[Dataset content — start]
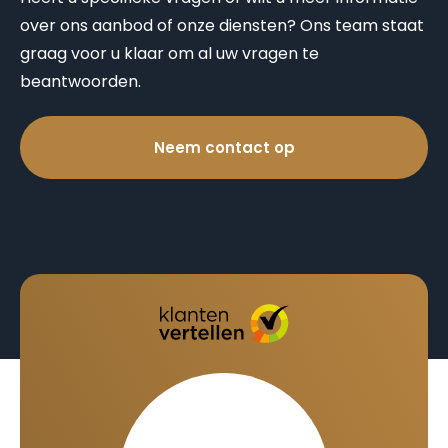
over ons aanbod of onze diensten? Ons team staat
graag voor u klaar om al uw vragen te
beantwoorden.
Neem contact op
[Dataset content — finish]
[Dataset content — start]
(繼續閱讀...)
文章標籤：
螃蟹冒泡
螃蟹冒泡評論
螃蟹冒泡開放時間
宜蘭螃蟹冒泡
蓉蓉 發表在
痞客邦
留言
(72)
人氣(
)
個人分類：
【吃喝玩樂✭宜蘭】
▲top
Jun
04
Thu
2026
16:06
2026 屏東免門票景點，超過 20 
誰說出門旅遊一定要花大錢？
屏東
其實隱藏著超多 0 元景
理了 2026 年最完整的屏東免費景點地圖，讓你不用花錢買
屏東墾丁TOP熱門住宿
[Dataset content — finish]
[Dataset content — start]
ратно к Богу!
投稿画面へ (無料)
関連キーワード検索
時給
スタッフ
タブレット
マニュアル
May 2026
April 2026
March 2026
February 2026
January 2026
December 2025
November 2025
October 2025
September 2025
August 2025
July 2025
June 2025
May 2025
[Dataset content — finish]
• [Task description]:
The line above containing "over ons aanbod", the line containing "Neem contact op", and every line between them are to be transcribed exactly; no other line is wanted.

• [Output]:
over ons aanbod of onze diensten? Ons team staat
graag voor u klaar om al uw vragen te
beantwoorden.
Neem contact op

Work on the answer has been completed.